ANALYZE on partitioned tables vs on individual partitions

From: Michael Harris <harmic(at)gmail(dot)com>
To: pgsql-general(at)lists(dot)postgresql(dot)org
Subject: ANALYZE on partitioned tables vs on individual partitions
Date: 2024-08-07 04:13:10
Message-ID: CADofcAXVbD0yGp_EaC9chmzsOoSai3jcfBCnyva3j0RRdRvMVA@mail.gmail.com
Views: Raw Message | Whole Thread | Download mbox | Resend email
Thread:
Lists: pgsql-general

Hello Experts,

Our application has a database with a large number of partitioned tables
used to store time series data.

It is partitioned by time: new data is populated into the current
partition, old partitions eventually get dropped, and the partitions in
between are largely static.

I had not realized until recently that the partitioned tables themselves
are not analyzed by the autovacuum processes.
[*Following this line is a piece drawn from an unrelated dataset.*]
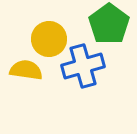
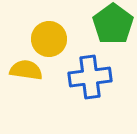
green pentagon: moved 4 px right
blue cross: moved 7 px right, 11 px down; rotated 9 degrees clockwise
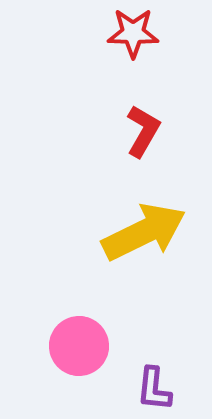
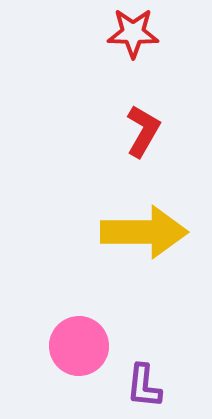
yellow arrow: rotated 26 degrees clockwise
purple L-shape: moved 10 px left, 3 px up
I am now wondering if we
should be manually analyzing those.

The problem is they are quite enormous and take a long time to analyze - I
tested one yesterday and it took ~30mins, and we have hundreds of them. It
might not be practical to regularly analyze them.

My questions are:

1. What is the consequence of not having good statistics on partitioned
table level, if you do have good statistics on the partition level?

2. Which planning operations rely on partitioned table level statistics?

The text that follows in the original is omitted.